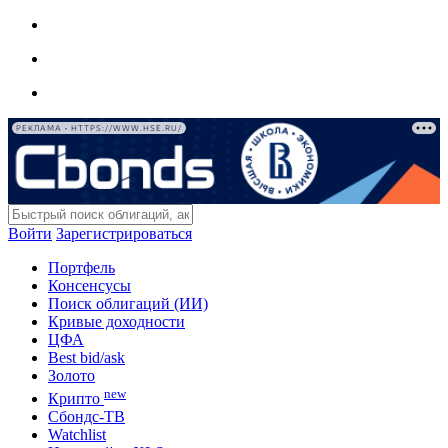
РЕКЛАМА • HTTPS://WWW.HSE.RU/
Войти
Зарегистрироваться
Портфель
Консенсусы
Поиск облигаций (ИИ)
Кривые доходности
ЦФА
Best bid/ask
Золото
new
Крипто
Сбондс-ТВ
Watchlist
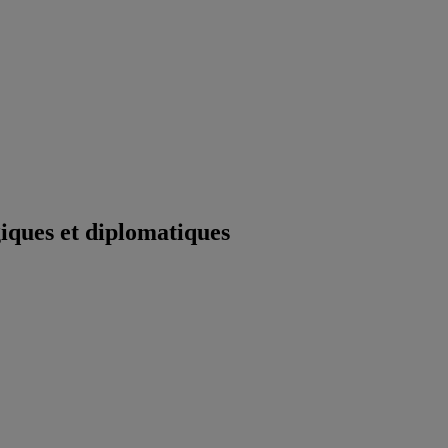
iques et diplomatiques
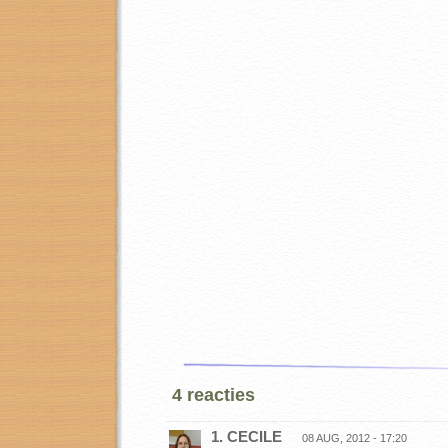
4 reacties
1. CECILE
08 AUG, 2012 - 17:20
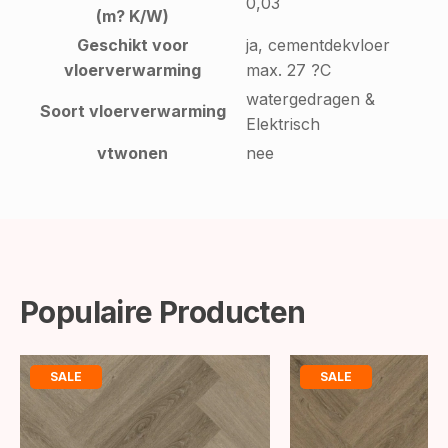
0,03
(m? K/W)
Geschikt voor
ja, cementdekvloer
vloerverwarming
max. 27 ?C
watergedragen &
Soort vloerverwarming
Elektrisch
vtwonen
nee
Populaire Producten
SALE
SALE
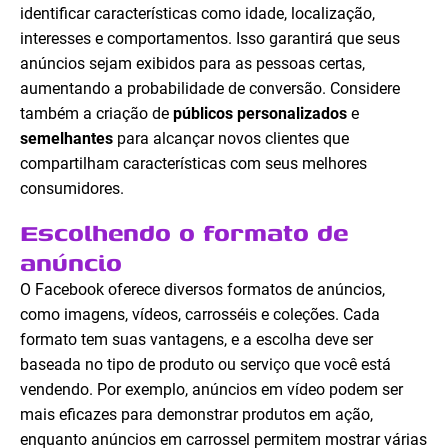
identificar características como idade, localização,
interesses e comportamentos. Isso garantirá que seus
anúncios sejam exibidos para as pessoas certas,
aumentando a probabilidade de conversão. Considere
também a criação de
públicos personalizados
e
semelhantes
para alcançar novos clientes que
compartilham características com seus melhores
consumidores.
Escolhendo o formato de
anúncio
O Facebook oferece diversos formatos de anúncios,
como imagens, vídeos, carrosséis e coleções. Cada
formato tem suas vantagens, e a escolha deve ser
baseada no tipo de produto ou serviço que você está
vendendo. Por exemplo, anúncios em vídeo podem ser
mais eficazes para demonstrar produtos em ação,
enquanto anúncios em carrossel permitem mostrar várias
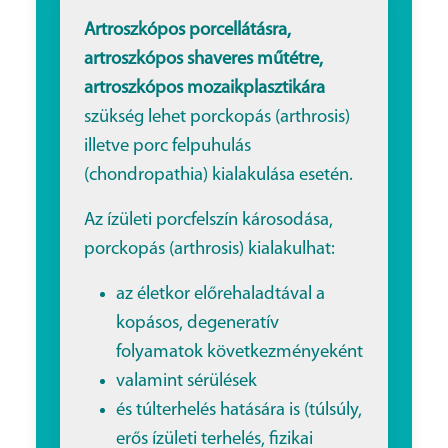
Artroszkópos porcellátásra,
artroszkópos shaveres műtétre,
artroszkópos mozaikplasztikára
szükség lehet porckopás (arthrosis)
illetve porc felpuhulás
(chondropathia) kialakulása esetén.
Az ízületi porcfelszín károsodása,
porckopás (arthrosis) kialakulhat:
az életkor előrehaladtával a
kopásos, degeneratív
folyamatok következményeként
valamint sérülések
és túlterhelés hatására is (túlsúly,
erős ízületi terhelés, fizikai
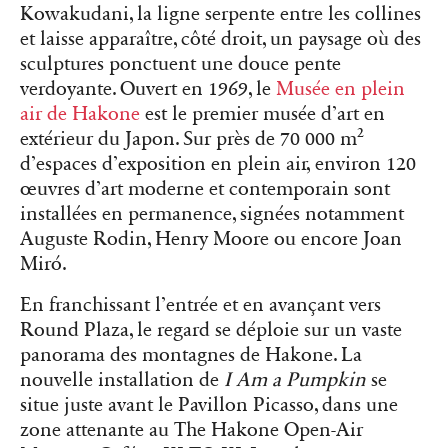
Kowakudani, la ligne serpente entre les collines
et laisse apparaître, côté droit, un paysage où des
sculptures ponctuent une douce pente
verdoyante. Ouvert en 1969, le
Musée en plein
air de Hakone
est le premier musée d’art en
extérieur du Japon. Sur près de 70 000 m²
d’espaces d’exposition en plein air, environ 120
œuvres d’art moderne et contemporain sont
installées en permanence, signées notamment
Auguste Rodin, Henry Moore ou encore Joan
Miró.
En franchissant l’entrée et en avançant vers
Round Plaza, le regard se déploie sur un vaste
panorama des montagnes de Hakone. La
nouvelle installation de
I Am a Pumpkin
se
situe juste avant le Pavillon Picasso, dans une
zone attenante au The Hakone Open-Air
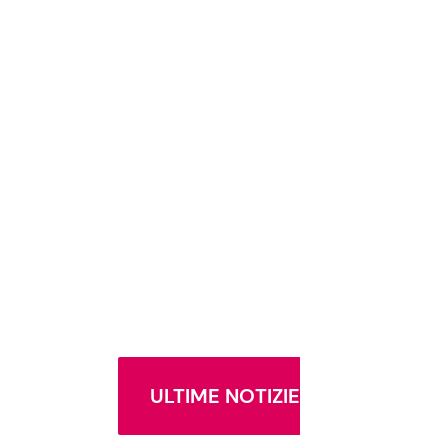
ULTIME NOTIZIE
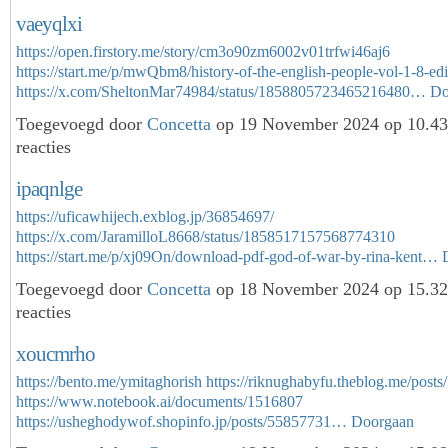
vaeyqlxi
https://open.firstory.me/story/cm3o90zm6002v01trfwi46aj6
https://start.me/p/mwQbm8/history-of-the-english-people-vol-1-8-edi
https://x.com/SheltonMar74984/status/1858805723465216480…
Do
Toegevoegd door
Concetta
op 19 November 2024 op 10.4
reacties
ipaqnlge
https://uficawhijech.exblog.jp/36854697/
https://x.com/JaramilloL8668/status/1858517157568774310
https://start.me/p/xj09On/download-pdf-god-of-war-by-rina-kent…
Toegevoegd door
Concetta
op 18 November 2024 op 15.3
reacties
xoucmrho
https://bento.me/ymitaghorish
https://riknughabyfu.theblog.me/post
https://www.notebook.ai/documents/1516807
https://usheghodywof.shopinfo.jp/posts/55857731…
Doorgaan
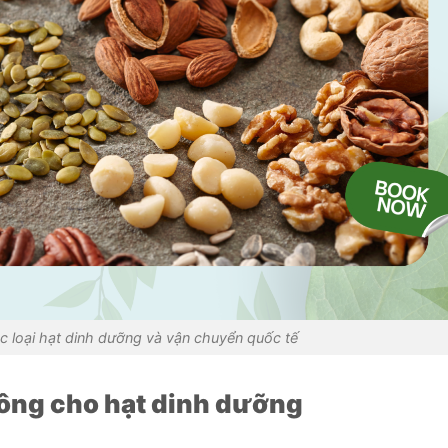
c loại hạt dinh dưỡng và vận chuyển quốc tế
hông cho hạt dinh dưỡng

## Prompt
From the line that contains "Round Plaza, le" to the end of the listing, give every line again exactly as written. Leave the pictures out.

## Exercise output
Round Plaza, le regard se déploie sur un vaste
panorama des montagnes de Hakone. La
nouvelle installation de
I Am a Pumpkin
se
situe juste avant le Pavillon Picasso, dans une
zone attenante au The Hakone Open-Air
ULTIME NOTIZIE
vaeyqlxi
https://open.firstory.me/story/cm3o90zm6002v01trfwi46aj6
https://start.me/p/mwQbm8/history-of-the-english-people-vol-1-8-edi
https://x.com/SheltonMar74984/status/1858805723465216480…
Do
Toegevoegd door
Concetta
op 19 November 2024 op 10.4
reacties
ipaqnlge
https://uficawhijech.exblog.jp/36854697/
https://x.com/JaramilloL8668/status/1858517157568774310
https://start.me/p/xj09On/download-pdf-god-of-war-by-rina-kent…
Toegevoegd door
Concetta
op 18 November 2024 op 15.3
reacties
xoucmrho
https://bento.me/ymitaghorish
https://riknughabyfu.theblog.me/post
https://www.notebook.ai/documents/1516807
https://usheghodywof.shopinfo.jp/posts/55857731…
Doorgaan
c loại hạt dinh dưỡng và vận chuyển quốc tế
hông cho hạt dinh dưỡng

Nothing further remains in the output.